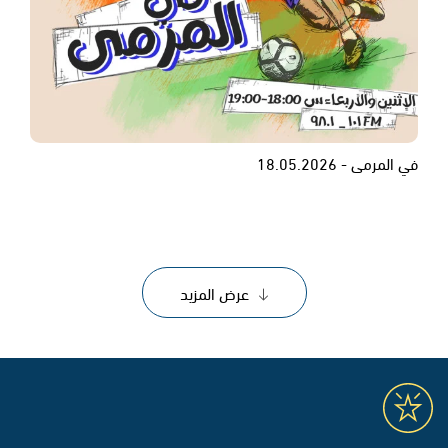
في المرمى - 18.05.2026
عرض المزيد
=======
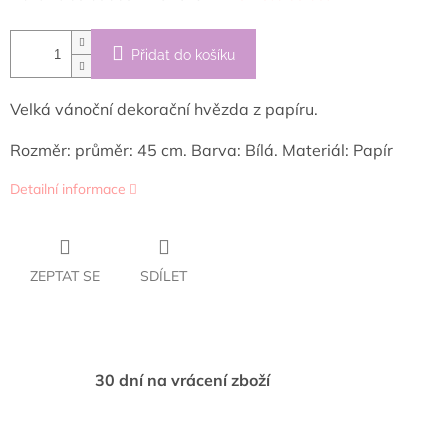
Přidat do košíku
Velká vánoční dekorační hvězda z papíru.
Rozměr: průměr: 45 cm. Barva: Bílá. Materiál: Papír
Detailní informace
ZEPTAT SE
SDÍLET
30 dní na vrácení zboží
=======
* What you are asked to do *
Your answer should consist only of the lines above between the line holding "Detailní informace" and the line holding "30 dní na vrácení zboží", inclusive, each transcribed exactly.

* Response to the exercise *
Detailní informace
ZEPTAT SE
SDÍLET
30 dní na vrácení zboží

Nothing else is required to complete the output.